Where does the word "edit" show up in the records? Copy every line that has it.

BEGIN

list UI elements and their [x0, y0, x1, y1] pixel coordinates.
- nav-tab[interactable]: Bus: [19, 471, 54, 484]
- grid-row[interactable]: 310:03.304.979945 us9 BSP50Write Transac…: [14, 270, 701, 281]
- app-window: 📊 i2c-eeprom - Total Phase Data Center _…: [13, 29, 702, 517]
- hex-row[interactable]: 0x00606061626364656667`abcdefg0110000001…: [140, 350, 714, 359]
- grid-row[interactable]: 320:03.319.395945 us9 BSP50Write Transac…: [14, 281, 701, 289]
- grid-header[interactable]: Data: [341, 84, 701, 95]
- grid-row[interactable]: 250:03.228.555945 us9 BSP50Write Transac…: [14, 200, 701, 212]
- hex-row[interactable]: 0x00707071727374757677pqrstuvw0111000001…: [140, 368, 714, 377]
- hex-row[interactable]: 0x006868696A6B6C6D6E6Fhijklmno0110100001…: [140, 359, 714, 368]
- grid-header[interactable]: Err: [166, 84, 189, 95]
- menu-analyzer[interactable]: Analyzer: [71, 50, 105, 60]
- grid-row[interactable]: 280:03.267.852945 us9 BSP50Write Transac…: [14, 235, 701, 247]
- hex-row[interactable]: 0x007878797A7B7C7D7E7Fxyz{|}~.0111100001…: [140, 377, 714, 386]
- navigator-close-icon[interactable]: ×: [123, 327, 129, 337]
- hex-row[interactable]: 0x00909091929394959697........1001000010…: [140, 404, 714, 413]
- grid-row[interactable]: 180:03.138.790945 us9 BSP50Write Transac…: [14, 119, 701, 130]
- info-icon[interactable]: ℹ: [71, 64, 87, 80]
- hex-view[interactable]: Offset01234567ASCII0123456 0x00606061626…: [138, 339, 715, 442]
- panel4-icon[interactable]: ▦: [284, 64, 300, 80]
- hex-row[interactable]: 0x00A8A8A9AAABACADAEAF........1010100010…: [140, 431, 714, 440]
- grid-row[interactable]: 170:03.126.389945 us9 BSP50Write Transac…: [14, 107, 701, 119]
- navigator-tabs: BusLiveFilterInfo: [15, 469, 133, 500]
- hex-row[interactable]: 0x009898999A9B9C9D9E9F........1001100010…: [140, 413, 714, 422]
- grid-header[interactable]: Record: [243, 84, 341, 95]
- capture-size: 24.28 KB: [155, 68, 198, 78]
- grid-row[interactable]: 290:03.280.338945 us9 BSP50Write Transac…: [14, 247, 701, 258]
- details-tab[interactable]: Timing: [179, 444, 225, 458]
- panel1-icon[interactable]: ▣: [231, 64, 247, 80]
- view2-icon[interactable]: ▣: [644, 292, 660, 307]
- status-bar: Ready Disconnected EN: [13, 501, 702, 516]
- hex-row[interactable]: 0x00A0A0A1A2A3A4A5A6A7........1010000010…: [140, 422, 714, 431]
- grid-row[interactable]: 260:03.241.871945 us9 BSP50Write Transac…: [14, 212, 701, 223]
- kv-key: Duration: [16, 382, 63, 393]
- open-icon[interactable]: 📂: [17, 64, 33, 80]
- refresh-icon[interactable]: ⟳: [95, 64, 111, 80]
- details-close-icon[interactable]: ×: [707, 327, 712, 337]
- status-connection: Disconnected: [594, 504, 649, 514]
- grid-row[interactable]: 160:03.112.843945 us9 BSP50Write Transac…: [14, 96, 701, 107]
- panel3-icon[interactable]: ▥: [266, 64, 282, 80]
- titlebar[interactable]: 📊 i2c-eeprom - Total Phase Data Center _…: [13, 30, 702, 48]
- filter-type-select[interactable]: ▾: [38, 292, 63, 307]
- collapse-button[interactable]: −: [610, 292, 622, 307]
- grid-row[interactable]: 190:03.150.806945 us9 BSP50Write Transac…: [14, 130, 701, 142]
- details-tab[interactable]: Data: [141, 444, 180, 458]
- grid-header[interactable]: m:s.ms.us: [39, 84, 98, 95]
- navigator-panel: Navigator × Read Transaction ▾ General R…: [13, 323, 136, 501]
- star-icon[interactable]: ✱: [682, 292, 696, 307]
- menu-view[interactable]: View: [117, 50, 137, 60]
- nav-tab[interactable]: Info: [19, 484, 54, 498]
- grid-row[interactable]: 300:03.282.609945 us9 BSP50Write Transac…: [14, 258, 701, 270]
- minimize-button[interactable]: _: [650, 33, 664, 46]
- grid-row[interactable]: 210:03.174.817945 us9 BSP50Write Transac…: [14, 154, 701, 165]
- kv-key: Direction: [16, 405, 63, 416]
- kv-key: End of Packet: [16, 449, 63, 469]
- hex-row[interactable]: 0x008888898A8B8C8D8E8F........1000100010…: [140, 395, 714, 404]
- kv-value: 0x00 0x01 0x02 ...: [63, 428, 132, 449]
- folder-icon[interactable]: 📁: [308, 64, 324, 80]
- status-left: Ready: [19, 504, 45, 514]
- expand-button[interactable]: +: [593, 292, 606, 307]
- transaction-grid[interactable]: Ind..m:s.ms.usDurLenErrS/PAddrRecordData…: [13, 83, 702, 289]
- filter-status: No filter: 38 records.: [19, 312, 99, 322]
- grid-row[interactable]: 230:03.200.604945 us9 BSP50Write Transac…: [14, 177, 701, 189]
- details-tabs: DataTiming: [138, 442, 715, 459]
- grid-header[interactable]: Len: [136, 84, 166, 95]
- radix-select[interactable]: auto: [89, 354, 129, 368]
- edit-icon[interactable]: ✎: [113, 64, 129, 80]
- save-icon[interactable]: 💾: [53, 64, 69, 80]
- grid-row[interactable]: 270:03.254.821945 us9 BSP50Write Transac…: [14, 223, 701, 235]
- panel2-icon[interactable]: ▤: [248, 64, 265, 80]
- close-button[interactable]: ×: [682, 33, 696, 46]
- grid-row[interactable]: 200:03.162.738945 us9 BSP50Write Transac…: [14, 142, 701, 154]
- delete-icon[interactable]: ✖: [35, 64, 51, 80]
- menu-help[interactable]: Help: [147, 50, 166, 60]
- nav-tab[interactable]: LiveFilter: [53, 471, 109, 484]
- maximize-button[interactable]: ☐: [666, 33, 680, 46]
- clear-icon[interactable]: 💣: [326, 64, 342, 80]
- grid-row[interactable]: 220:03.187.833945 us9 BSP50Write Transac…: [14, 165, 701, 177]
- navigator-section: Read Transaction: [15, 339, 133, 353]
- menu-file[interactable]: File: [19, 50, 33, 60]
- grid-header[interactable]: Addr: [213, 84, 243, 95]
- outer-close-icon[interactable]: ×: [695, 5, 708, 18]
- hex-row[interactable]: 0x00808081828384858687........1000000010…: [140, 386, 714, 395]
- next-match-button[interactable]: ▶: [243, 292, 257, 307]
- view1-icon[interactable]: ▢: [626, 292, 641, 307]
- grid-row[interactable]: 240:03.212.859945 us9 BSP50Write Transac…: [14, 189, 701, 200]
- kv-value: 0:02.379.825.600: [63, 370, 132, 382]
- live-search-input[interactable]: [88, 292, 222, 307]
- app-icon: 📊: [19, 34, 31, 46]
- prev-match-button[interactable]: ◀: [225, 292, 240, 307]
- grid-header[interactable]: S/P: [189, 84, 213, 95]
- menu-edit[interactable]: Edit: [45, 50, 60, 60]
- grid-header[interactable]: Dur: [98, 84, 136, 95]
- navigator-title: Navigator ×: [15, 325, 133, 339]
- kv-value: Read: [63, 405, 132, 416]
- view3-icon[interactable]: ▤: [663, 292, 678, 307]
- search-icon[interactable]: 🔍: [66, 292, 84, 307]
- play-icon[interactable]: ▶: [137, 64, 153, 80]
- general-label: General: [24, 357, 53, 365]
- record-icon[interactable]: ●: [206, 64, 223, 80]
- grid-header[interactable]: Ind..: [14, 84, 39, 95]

END

OUTPUT OF THE TASK:
- edit-icon[interactable]: ✎: [113, 64, 129, 80]
- menu-edit[interactable]: Edit: [45, 50, 60, 60]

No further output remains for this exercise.